Trump to reimpose aluminum tariffs on Canada
President Trump said Thursday that he had reimposed aluminum tariffs on Canada, reigniting a point of contention that had been cleared up prior to the finalization of the U.S.-Mexico-Canada trade agreement, which went into effect in July.
In a speech at a Whirlpool plant in Ohio, Trump said he signed a proclamation earlier in the day to reimpose the tariff at its previous rate of 10 percent.
“Canada was taking advantage of us, as usual, and I signed it, and it imposes — because the aluminum business was being decimated by Canada. Very unfair,” Trump said.
“Several months ago, my administration agreed to lift those tariffs in return for a promise from the Canadian government that its aluminum industry would not flood our country with exports and kill all our aluminum jobs, which is exactly what they did,” he added.
The Trump administration agreed to lift the tariffs in May 2019 to pave the way for agreement on the North American trade deal.
The tariff recalls Trump’s earlier trade policies, which set off a series of trade wars that economists said were harmful to the U.S. economy. Trump attempted to use the tariffs as leverage in trade negotiations, to varying degrees of success.
The pact with Mexico and Canada fulfilled Trump’s campaign promise of replacing the North American Free Trade Agreement. Reports surfaced ahead of its implementation last month that Trump was reconsidering imposing the tariffs, but was dissuaded from doing so due to timing.
Driving American Jobs, a trade group representing the breadth of the auto industry, slammed the decision to reimpose tariffs.

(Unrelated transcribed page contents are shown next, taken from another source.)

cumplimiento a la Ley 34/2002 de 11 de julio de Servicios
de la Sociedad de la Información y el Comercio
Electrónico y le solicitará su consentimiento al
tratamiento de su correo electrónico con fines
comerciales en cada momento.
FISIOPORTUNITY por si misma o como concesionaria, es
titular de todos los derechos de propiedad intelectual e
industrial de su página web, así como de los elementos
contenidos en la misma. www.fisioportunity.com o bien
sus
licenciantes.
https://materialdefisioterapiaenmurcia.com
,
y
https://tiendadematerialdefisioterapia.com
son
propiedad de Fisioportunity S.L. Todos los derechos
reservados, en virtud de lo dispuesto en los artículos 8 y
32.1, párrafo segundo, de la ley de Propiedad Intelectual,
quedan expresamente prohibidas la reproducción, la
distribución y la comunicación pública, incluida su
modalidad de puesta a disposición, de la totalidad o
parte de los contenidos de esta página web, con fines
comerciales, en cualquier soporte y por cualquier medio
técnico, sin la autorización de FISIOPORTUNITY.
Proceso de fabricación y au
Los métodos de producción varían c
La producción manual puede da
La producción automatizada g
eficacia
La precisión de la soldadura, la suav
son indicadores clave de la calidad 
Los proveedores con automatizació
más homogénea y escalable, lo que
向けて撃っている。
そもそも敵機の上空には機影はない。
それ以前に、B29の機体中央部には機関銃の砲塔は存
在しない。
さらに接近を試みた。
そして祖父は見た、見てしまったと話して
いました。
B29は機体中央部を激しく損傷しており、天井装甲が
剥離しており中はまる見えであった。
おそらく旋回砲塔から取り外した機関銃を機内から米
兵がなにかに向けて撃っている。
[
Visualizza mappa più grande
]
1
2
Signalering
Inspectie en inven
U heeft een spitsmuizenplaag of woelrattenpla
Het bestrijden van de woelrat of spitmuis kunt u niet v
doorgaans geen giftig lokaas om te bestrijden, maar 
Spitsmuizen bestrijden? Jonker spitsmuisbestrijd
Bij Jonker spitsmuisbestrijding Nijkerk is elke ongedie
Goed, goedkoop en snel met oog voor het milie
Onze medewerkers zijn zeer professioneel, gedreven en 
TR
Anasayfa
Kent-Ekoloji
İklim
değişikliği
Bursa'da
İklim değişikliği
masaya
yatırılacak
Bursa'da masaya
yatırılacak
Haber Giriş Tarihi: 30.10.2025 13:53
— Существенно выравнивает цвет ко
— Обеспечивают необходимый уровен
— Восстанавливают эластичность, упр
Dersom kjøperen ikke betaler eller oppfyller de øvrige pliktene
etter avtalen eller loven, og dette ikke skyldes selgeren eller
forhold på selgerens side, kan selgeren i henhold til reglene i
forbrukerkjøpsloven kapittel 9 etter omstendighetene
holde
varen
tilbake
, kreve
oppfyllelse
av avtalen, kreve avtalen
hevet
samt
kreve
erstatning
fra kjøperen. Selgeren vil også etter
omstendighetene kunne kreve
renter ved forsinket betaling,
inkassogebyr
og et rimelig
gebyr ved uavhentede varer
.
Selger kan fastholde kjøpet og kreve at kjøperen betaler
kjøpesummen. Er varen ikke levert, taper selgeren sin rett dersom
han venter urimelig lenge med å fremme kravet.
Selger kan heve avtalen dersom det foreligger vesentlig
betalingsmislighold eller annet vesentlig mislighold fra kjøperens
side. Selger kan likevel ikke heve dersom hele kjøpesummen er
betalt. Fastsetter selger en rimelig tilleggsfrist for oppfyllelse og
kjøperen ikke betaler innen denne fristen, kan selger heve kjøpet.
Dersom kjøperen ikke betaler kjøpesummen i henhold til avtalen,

“Given the threat of tariffs hanging over the auto industry, Driving American Jobs is troubled by the Trump Administration’s decision to reimpose aluminum tariffs against Canada – a close trading partner and military ally,” the group said in written statement.

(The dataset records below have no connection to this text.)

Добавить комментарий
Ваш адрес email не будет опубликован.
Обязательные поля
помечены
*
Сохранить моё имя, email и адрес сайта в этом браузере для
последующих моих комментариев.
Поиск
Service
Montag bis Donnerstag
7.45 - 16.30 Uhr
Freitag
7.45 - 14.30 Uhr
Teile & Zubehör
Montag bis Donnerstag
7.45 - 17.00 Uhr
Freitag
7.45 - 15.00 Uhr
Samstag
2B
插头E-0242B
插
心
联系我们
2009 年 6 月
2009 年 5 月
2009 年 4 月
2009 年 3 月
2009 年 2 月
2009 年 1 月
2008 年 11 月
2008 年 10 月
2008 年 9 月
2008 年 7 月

Autos Driving America, which represents the U.S. operations of international cars, said the move would not help the industry’s recovery.

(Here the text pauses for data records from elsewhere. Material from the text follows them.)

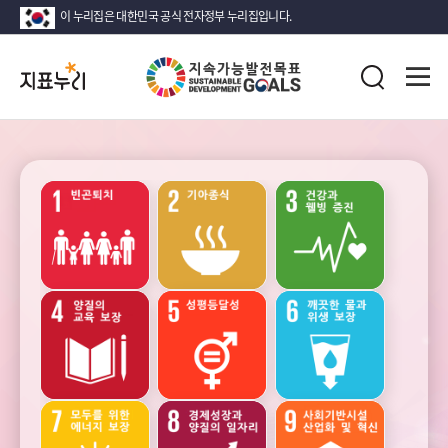
이 누리집은 대한민국 공식 전자정부 누리집입니다.
지
전
표
검
체
누
색
메
리
뉴
열
지
기
속
가
능
성장
안정
고용과
발
노동
전
목
표
(SDG)
소득
인구
가족
지
·
소비
표
·
목
자산
록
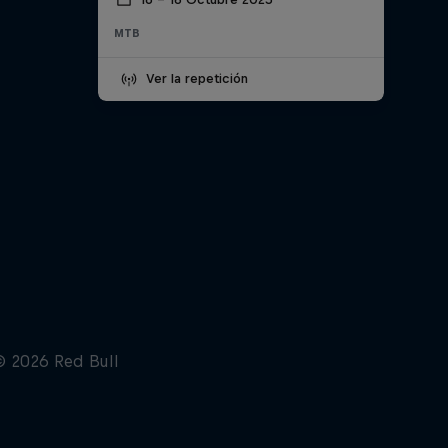
MTB
Ver la repetición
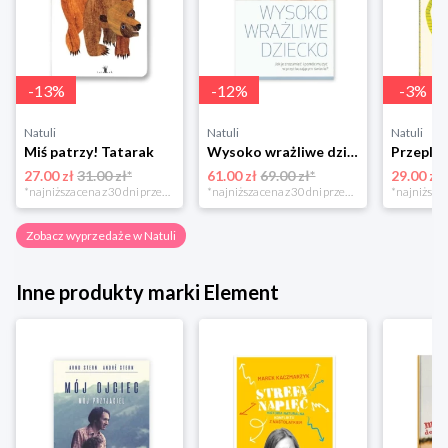
-
13
%
-
12
%
-
3
%
Natuli
Natuli
Natuli
Miś patrzy! Tatarak
Wysoko wrażliwe dziecko Gwp
27.00 zł
31.00 zł*
61.00 zł
69.00 zł*
29.00 zł
*najniższa cena z 30 dni przed obniżką
*najniższa cena z 30 dni przed obniżką
Zobacz wyprzedaże w Natuli
Inne produkty marki Element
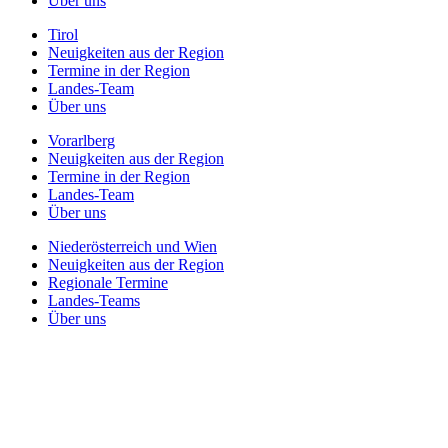
Über uns
Tirol
Neuigkeiten aus der Region
Termine in der Region
Landes-Team
Über uns
Vorarlberg
Neuigkeiten aus der Region
Termine in der Region
Landes-Team
Über uns
Niederösterreich und Wien
Neuigkeiten aus der Region
Regionale Termine
Landes-Teams
Über uns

“We urge the immediate reconsideration of these tariffs so the industry can continue to ramp up production, make the significant adjustments required by the U.S.-Mexico-Canada Agreement and continue to provide competitively priced vehicles to American consumers,” thr group wrote.
Both groups honed in on Trump’s use of Section 232 of the trade code, which give him power to impose tariffs on national security grounds. They said using national security to enact trade polict was inappropriate, a position some Republicans in Congress have endorsed.